Witam serdecznie świątecznie na cztery dni przed Wigilią.
Dziś pokażę Wam, jaki prezent przygotowałam dla siebie samej ;) Siebie też trzeba czasami rozpieszczać, prawda?
W związku z tym, że mój notatnik do angielskich słówek się rozpadł na 3 części, postanowiłam zrobić zupełnie nowy. Nowy i w dodatku bez dużej ilości ozdób, które mogłyby się poniszczyć w damskiej torebce ;) Poza tym ten kolor jest tak cudny, że żal było mi go zakrywać niesamowicie dużą ilością dodatków.
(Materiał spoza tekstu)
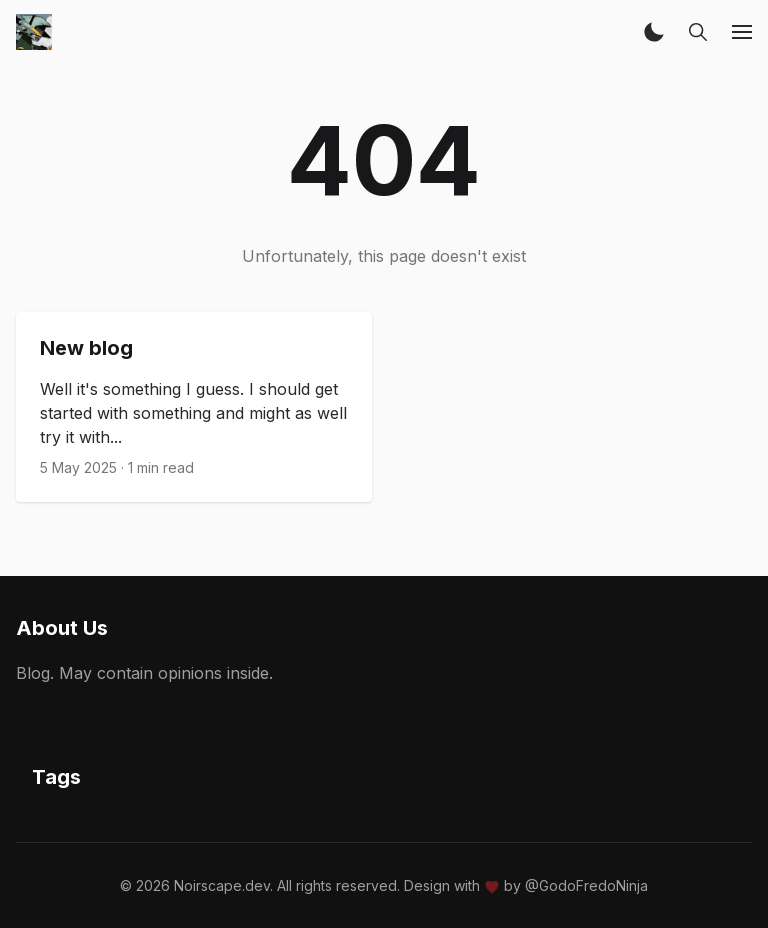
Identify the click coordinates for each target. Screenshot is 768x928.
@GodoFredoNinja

Jak to bywa z notesami - zawsze mam lekką tremę, jak papier zachowa się przy zaginaniu, zwłaszcza na brzegach lub na grzbiecie. Ale nie było się czym martwić - papier genialnie się zachował i nie ma żadnych pęknięć ani marszczeń.
Zapraszam, zaglądajcie do sklepu - do końca miesiąca jest do kupienia w magicznie obniżonej cenie ;)
Tak wyglądał notatnik, gdy zabierałam się za niego wieczorową porą:
Oprócz arkusza Frosty Morning, wykorzystałam też parę dodatków z paska z elementami do samodzielnego wycinania.